Montréal, Quebec, December 22, 2005
PRESENT: RICHARD MORNEAU, ESQ., PROTHONOTARY
BETWEEN:
and
REASONS FOR ORDER AND ORDER
[1] As filed, the Respondent's motion is to strike out portions of the Applicant's application for judicial review, namely the second and third grounds listed in the application. The third ground listed in the Applicant's application is not, for the purpose of this motion, in contention any more since at the hearing counsel for the Applicant agreed to replace it with a more appropriate wording. We shall return to that point at paragraph 28, infra.
[2] The Respondent alleges in its motion that the second ground for review has no possibility of success, that it is barred by issue estoppel and re-litigating it would amount to an abuse of process.
FACTS
[3] The relevant facts at the foundation of this motion are as follows.
[4] The Applicant is a society registered pursuant to the Societies Act, R.S.N.S. 1989, c. 435. It represents Métis and off-reserve/non-status Aboriginal people, and seeks to enforce the Aboriginal and Treaty rights enjoyed by these individuals.
[5] In 2001, the Applicant, together with several individual plaintiffs, commenced an action against the Respondent, the Minister of Fisheries and Oceans, the Minister of Indian and Northern Affairs, and the Interlocutor for Métis and Non-Status Indians (the 2001 Action).
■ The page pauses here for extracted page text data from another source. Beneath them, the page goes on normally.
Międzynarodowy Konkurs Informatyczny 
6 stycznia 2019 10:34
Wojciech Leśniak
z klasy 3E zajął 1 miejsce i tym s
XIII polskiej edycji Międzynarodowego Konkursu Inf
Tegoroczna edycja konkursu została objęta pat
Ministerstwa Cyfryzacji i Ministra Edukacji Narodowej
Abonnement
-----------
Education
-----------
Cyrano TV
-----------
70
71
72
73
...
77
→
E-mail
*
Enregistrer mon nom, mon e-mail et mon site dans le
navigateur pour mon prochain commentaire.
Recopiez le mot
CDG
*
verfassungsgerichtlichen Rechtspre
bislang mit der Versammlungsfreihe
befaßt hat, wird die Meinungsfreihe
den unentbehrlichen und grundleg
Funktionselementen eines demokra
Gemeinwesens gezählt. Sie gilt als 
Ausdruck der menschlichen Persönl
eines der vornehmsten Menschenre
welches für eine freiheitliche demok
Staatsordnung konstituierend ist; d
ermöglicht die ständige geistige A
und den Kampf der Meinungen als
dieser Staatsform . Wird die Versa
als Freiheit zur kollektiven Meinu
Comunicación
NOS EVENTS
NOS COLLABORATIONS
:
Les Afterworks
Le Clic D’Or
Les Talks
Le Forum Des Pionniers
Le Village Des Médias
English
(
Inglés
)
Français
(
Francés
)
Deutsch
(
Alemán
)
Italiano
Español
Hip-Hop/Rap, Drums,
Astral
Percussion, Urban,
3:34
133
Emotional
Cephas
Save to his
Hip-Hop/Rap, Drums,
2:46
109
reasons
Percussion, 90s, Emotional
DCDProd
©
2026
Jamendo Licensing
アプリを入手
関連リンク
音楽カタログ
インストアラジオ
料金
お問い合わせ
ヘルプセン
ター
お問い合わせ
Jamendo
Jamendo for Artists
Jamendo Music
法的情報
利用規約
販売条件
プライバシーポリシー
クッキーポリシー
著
It was alleged that the Crown had failed to meet its duty of consultation with respect to aboriginal rights and fishing agreements.
[6] The Applicant and individual plaintiffs sought a declaration that the defendants had breached their duty of consultation, a declaration setting out the process to be followed in the future in order to comply with that duty, and an injunction preventing the defendants from making decisions if they had not complied with the process. In addition, the Applicant and individual plaintiffs sought certiorari to quash decisions made without consultation.
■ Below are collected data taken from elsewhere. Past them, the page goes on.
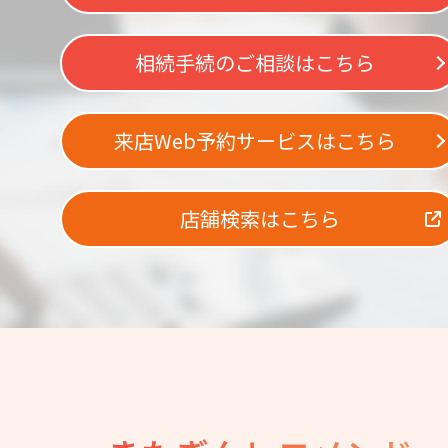
相続手続のご相談はこちら
来店Web予約サービスはこちら
店舗検索はこちら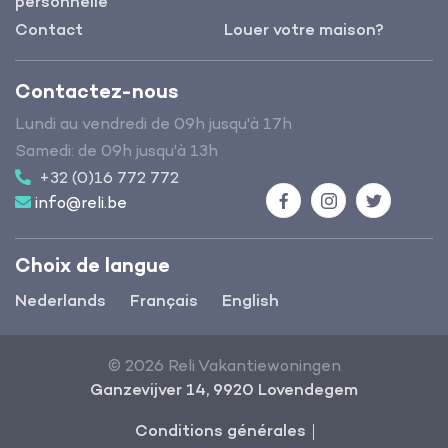
personnelle
Contact
Louer votre maison?
Contactez-nous
Lundi au vendredi de 09h jusqu'à 17h
Samedi: de 09h jusqu'à 13h
+32 (0)16 772 772
info@reli.be
Facebook
Instagram
Twitter
Choix de langue
Nederlands
Français
English
© 2026 Reli Vakantiewoningen
Ganzevijver 14, 9920 Lovendegem
Conditions générales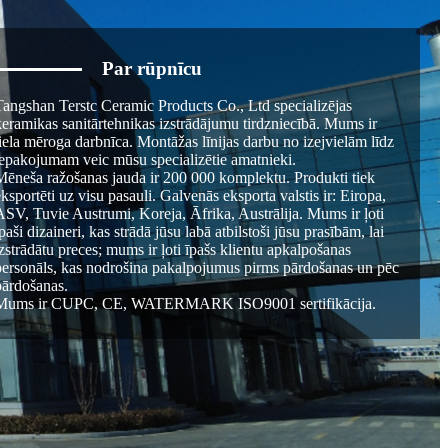
Par rūpnīcu
Tangshan Terstc Ceramic Products Co., Ltd specializējas
keramikas sanitārtehnikas izstrādājumu tirdzniecībā. Mums ir
liela mēroga darbnīca. Montāžas līnijas darbu no izejvielām līdz
iepakojumam veic mūsu specializētie amatnieki.
Mēneša ražošanas jauda ir 200 000 komplektu. Produkti tiek
eksportēti uz visu pasauli. Galvenās eksporta valstis ir: Eiropa,
ASV, Tuvie Austrumi, Koreja, Āfrika, Austrālija. Mums ir ļoti
īpaši dizaineri, kas strādā jūsu labā atbilstoši jūsu prasībām, lai
izstrādātu preces; mums ir ļoti īpašs klientu apkalpošanas
personāls, kas nodrošina pakalpojumus pirms pārdošanas un pēc
pārdošanas.
Mums ir CUPC, CE, WATERMARK ISO9001 sertifikācija.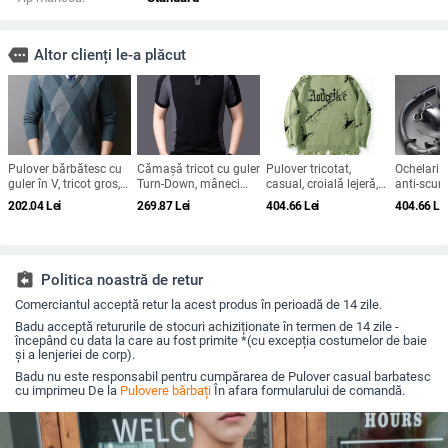
more
Altor clienți le-a plăcut
Pulover bărbătesc cu
Cămașă tricot cu guler
Pulover tricotat,
Ochelari 
guler în V, tricot gros,
Turn-Down, mâneci
casual, croială lejeră,
anti-scur
mânecă lungă, model
scurte, croială lejeră,
guler rotund, mânecă
jd601101
202.04
Lei
269.87
Lei
404.66
Lei
404.66
Le
în carouri
viscoză 72%, Toamna
cu design de cinci
Material 
2025
puncte, detaliu găuri,
Pentru ad
grosime medie
assignment_return
Politica noastră de retur
Comerciantul acceptă retur la acest produs în perioadă de 14 zile.
Badu acceptă retururile de stocuri achiziționate în termen de 14 zile -
începând cu data la care au fost primite *(cu excepția costumelor de baie
și a lenjeriei de corp).
Badu nu este responsabil pentru cumpărarea de Pulover casual barbatesc
cu imprimeu De la
Pulovere bărbați
În afara formularului de comandă.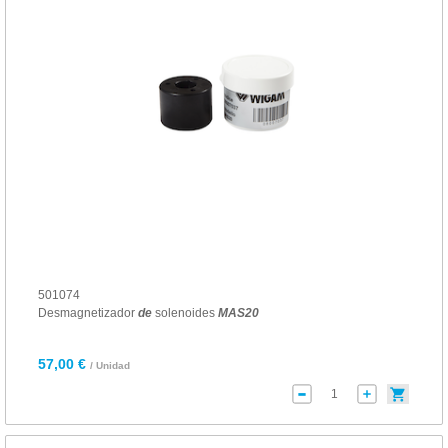
501074
Desmagnetizador
de
solenoides
MAS
20
57,00 €
/ Unidad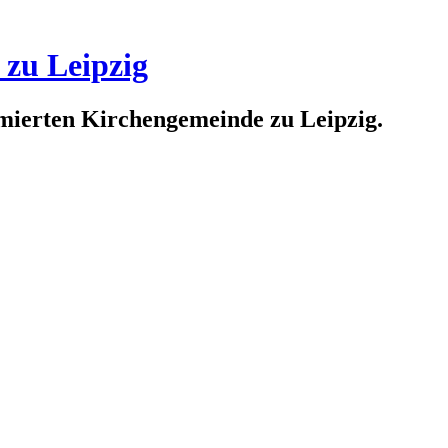
 zu Leipzig
rmierten Kirchengemeinde zu Leipzig.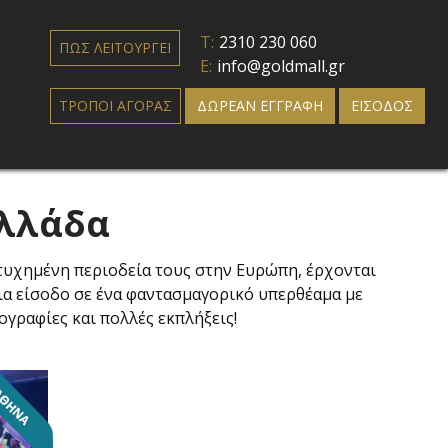
T:
2310 230 060
ΠΩΣ ΛΕΙΤΟΥΡΓΕΙ
E:
info@goldmall.gr
ΤΡΟΠΟΙ ΑΓΟΡΑΣ
ΔΩΡΕΑΝ ΕΓΓΡΑΦΗ
ΕΙΣΟΔΟΣ
Ελλάδα
πιτυχημένη περιοδεία τους στην Ευρώπη, έρχονται
ια είσοδο σε ένα φαντασμαγορικό υπερθέαμα με
ογραφίες και πολλές εκπλήξεις!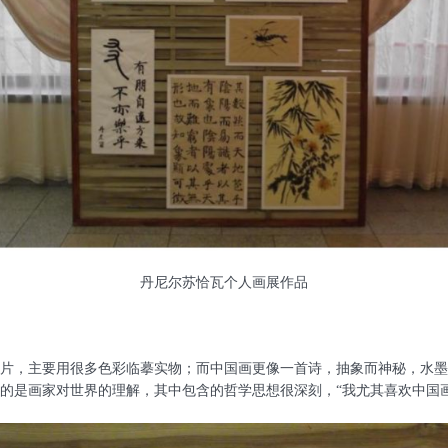
丹尼尔苏恰瓦个人画展作品
片，主要用很多色彩临摹实物；而中国画更像一首诗，抽象而神秘，水墨
的是画家对世界的理解，其中包含的哲学思想很深刻，“我尤其喜欢中国画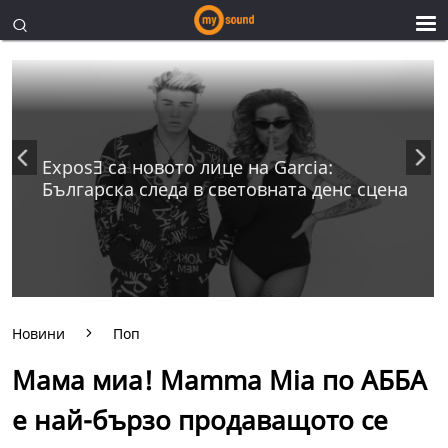
ExposƎ са новото лице на Garcia:
Българска следа в световната денс сцена
Новини
Поп
Мама миа! Mamma Mia по АББА
е най-бързо продаващото се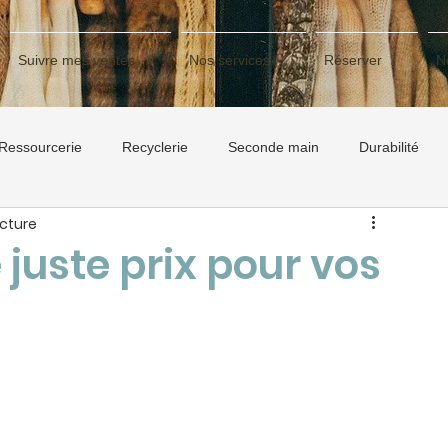
Suivre mes ventes
Nos services
Réserver
N
Ressourcerie
Recyclerie
Seconde main
Durabilité
ecture
juste prix pour vos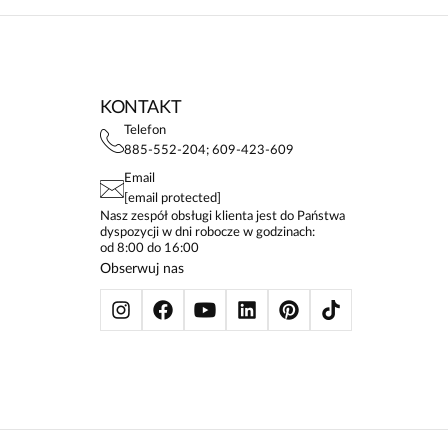
KONTAKT
Telefon
885-552-204; 609-423-609
Email
[email protected]
Nasz zespół obsługi klienta jest do Państwa
dyspozycji w dni robocze w godzinach:
od 8:00 do 16:00
Obserwuj nas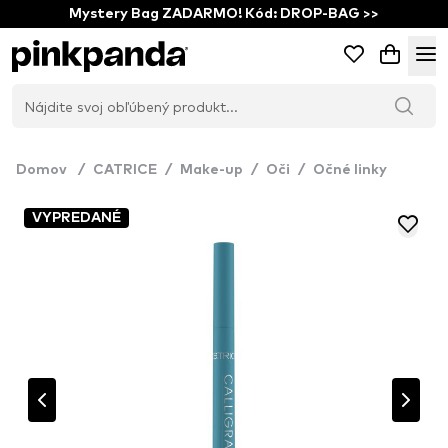
Mystery Bag ZADARMO! Kód: DROP-BAG >>
Domov
/
CATRICE
/
Make-up
/
Oči
/
Očné linky
VYPREDANÉ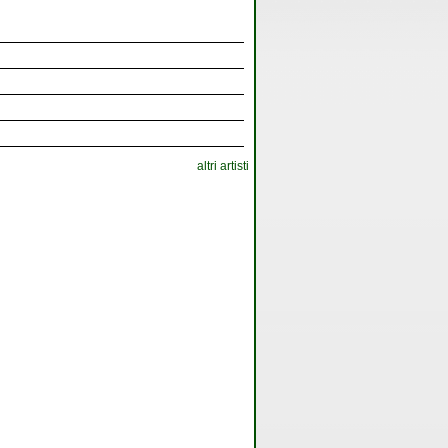
altri artisti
[7] The Respondent brought a motion seeking an order striking the statement of claim or, in the alternative, that portions of the claim be struck and the Applicant removed as a party to the litigation. The decision on this motion was rendered on January 4, 2002 at Native Council of Nova Scotiav. Canada (Attorney General), 2002 FCT 6 (hereinafter Native Council). There, Blanchard, J. declined to strike the claim in its entirety, as it was not without the possibility of success. However, the body of the statement of claim was struck as it was found to be deficient, and the plaintiffs were given the opportunity to amend it.
[8] In addition, the Applicant was removed as a party to the litigation as it, as a registered society, did not have the same interest as the individual plaintiffs. It was not a necessary party to the action as the result would not be binding upon it and the issue could be resolved without its participation. This decision was not appealed.
[9] On May 18, 2005, the Applicant filed the application that is the subject of this motion. It seeks judicial review of an April 22, 2005 decision made by Fisheries and Oceans Canada to impose conditions on the Applicant's lobster fishery licence for food, social and ceremonial purposes. It bases its application on three grounds: 1) the decision is contrary to the principles of fundamental justice and procedural fairness; 2) the decision is contrary to the duty to consult and accommodate Aboriginal people; and 3) the decision is contrary to the Applicant's right to hunt and fish for food, social and ceremonial purposes (this latter wording has been replaced, see paragraph 28, infra).
[10] The Respondents filed the motion at bar on August 12, 2005, seeking that the second ground of the Applicant's application for judicial review be struck. It submitted that this ground had no possibility of success and was barred by issue estoppel, as this issue had been litigated previously in Native Council. According to the Respondent, the Applicant does not and cannot have aboriginal rights as it is a corporate body. Without these rights, it is owed no duty of consultation.
[11] The Applicant submits that it should have standing and that the decision in Native Council does not govern the outcome of this litigation as Native Council dealt, inter alia, with the ability of a body such as the Applicant to bring a representative action. Therefore, the issue estoppel does not apply.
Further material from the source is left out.